Results have included flame retardants that provide an alternative to halogenated models, sustainable barrier packaging and edible coatings that extend the shelf-life of food, and chemical substances that can be used to produce new plastics from renewable resources.
For the past four years, the project’s 15 members have worked to upcycle waste that appears to have no added value, including municipal solid waste (household rubbish) and ‘rest’ raw materials from the fishing industry.
Waste from the fishing industry was used to obtain alternatives to fossil-based EVOH that have oxygen barrier properties. The fish-gelatine-based formula can be incorporated into food packaging film or used to actually coat food in the form of an edible coating that extends its shelf-life.
Aimplas said this serves as a perfect example of circularity, in that fish waste is reincorporated into the production chain to package food, so preventing the generation of waste by using it as a new resource.
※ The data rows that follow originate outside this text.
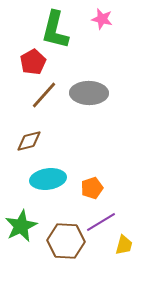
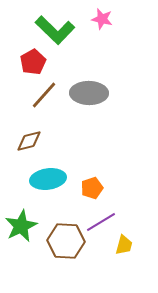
green L-shape: rotated 60 degrees counterclockwise
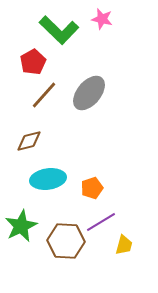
green L-shape: moved 4 px right
gray ellipse: rotated 51 degrees counterclockwise
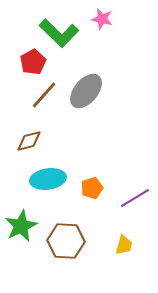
green L-shape: moved 3 px down
gray ellipse: moved 3 px left, 2 px up
purple line: moved 34 px right, 24 px up
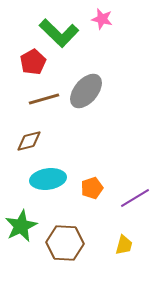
brown line: moved 4 px down; rotated 32 degrees clockwise
brown hexagon: moved 1 px left, 2 px down
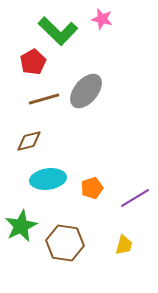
green L-shape: moved 1 px left, 2 px up
brown hexagon: rotated 6 degrees clockwise
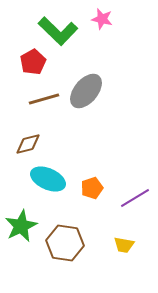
brown diamond: moved 1 px left, 3 px down
cyan ellipse: rotated 32 degrees clockwise
yellow trapezoid: rotated 85 degrees clockwise
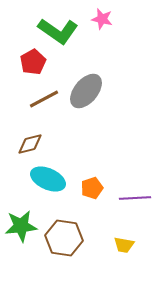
green L-shape: rotated 9 degrees counterclockwise
brown line: rotated 12 degrees counterclockwise
brown diamond: moved 2 px right
purple line: rotated 28 degrees clockwise
green star: rotated 20 degrees clockwise
brown hexagon: moved 1 px left, 5 px up
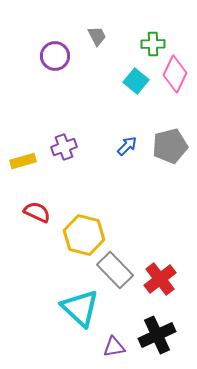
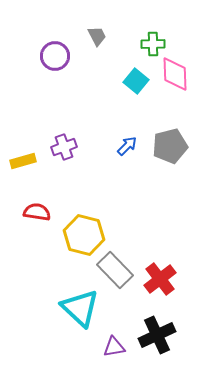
pink diamond: rotated 27 degrees counterclockwise
red semicircle: rotated 16 degrees counterclockwise
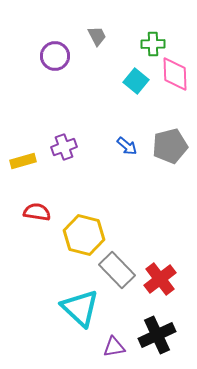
blue arrow: rotated 85 degrees clockwise
gray rectangle: moved 2 px right
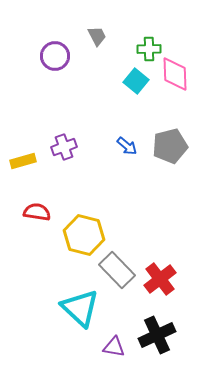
green cross: moved 4 px left, 5 px down
purple triangle: rotated 20 degrees clockwise
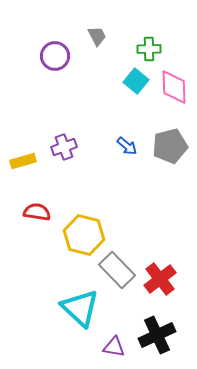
pink diamond: moved 1 px left, 13 px down
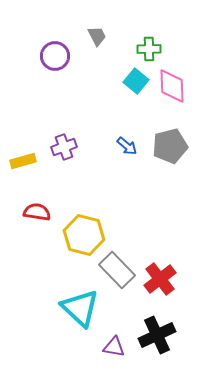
pink diamond: moved 2 px left, 1 px up
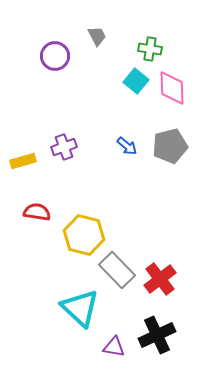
green cross: moved 1 px right; rotated 10 degrees clockwise
pink diamond: moved 2 px down
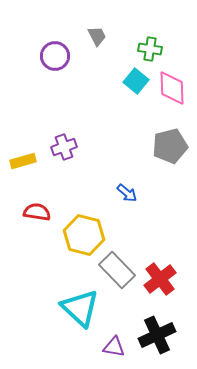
blue arrow: moved 47 px down
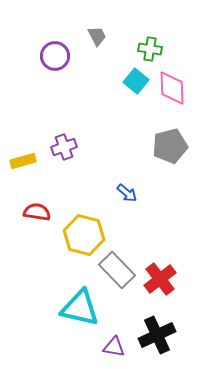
cyan triangle: rotated 30 degrees counterclockwise
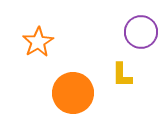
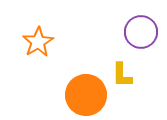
orange circle: moved 13 px right, 2 px down
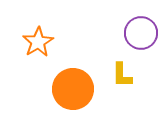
purple circle: moved 1 px down
orange circle: moved 13 px left, 6 px up
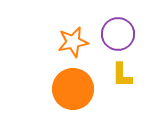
purple circle: moved 23 px left, 1 px down
orange star: moved 35 px right; rotated 20 degrees clockwise
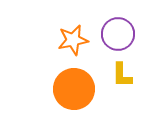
orange star: moved 2 px up
orange circle: moved 1 px right
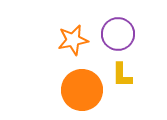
orange circle: moved 8 px right, 1 px down
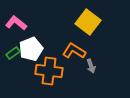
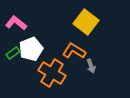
yellow square: moved 2 px left
orange cross: moved 3 px right, 2 px down; rotated 24 degrees clockwise
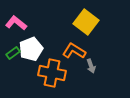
orange cross: rotated 20 degrees counterclockwise
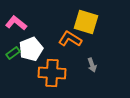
yellow square: rotated 20 degrees counterclockwise
orange L-shape: moved 4 px left, 12 px up
gray arrow: moved 1 px right, 1 px up
orange cross: rotated 8 degrees counterclockwise
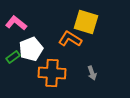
green rectangle: moved 4 px down
gray arrow: moved 8 px down
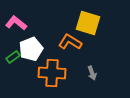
yellow square: moved 2 px right, 1 px down
orange L-shape: moved 3 px down
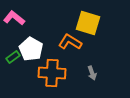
pink L-shape: moved 2 px left, 5 px up
white pentagon: rotated 20 degrees counterclockwise
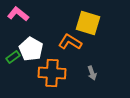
pink L-shape: moved 4 px right, 4 px up
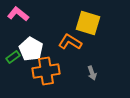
orange cross: moved 6 px left, 2 px up; rotated 12 degrees counterclockwise
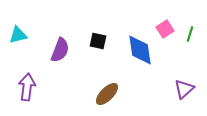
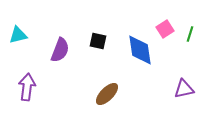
purple triangle: rotated 30 degrees clockwise
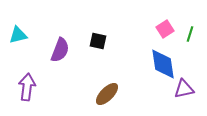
blue diamond: moved 23 px right, 14 px down
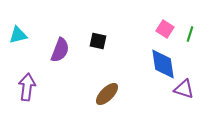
pink square: rotated 24 degrees counterclockwise
purple triangle: rotated 30 degrees clockwise
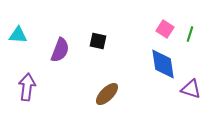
cyan triangle: rotated 18 degrees clockwise
purple triangle: moved 7 px right
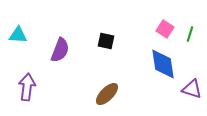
black square: moved 8 px right
purple triangle: moved 1 px right
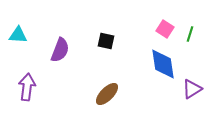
purple triangle: rotated 50 degrees counterclockwise
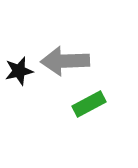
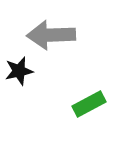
gray arrow: moved 14 px left, 26 px up
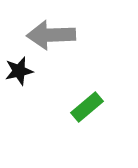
green rectangle: moved 2 px left, 3 px down; rotated 12 degrees counterclockwise
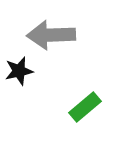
green rectangle: moved 2 px left
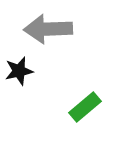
gray arrow: moved 3 px left, 6 px up
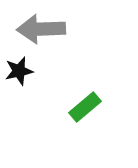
gray arrow: moved 7 px left
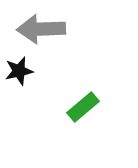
green rectangle: moved 2 px left
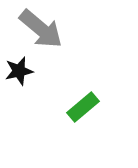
gray arrow: rotated 138 degrees counterclockwise
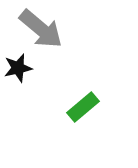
black star: moved 1 px left, 3 px up
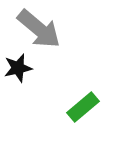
gray arrow: moved 2 px left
In the case of municipal solid waste, the use of innovative fermentation processes has made it possible to extract building blocks from sugars (carbon source) that can be used to synthesise biopolymers such as bio-based polyamides. These materials come from renewable sources and also have applications in the automotive industry.
The Dafia project is in line with circular economy criteria because it involves obtaining new resources from marine and municipal waste that respect the environment and human health, Aimplas said.
It is funded by the EU Horizon 2020 research and innovation programme under grant agreement number 720770.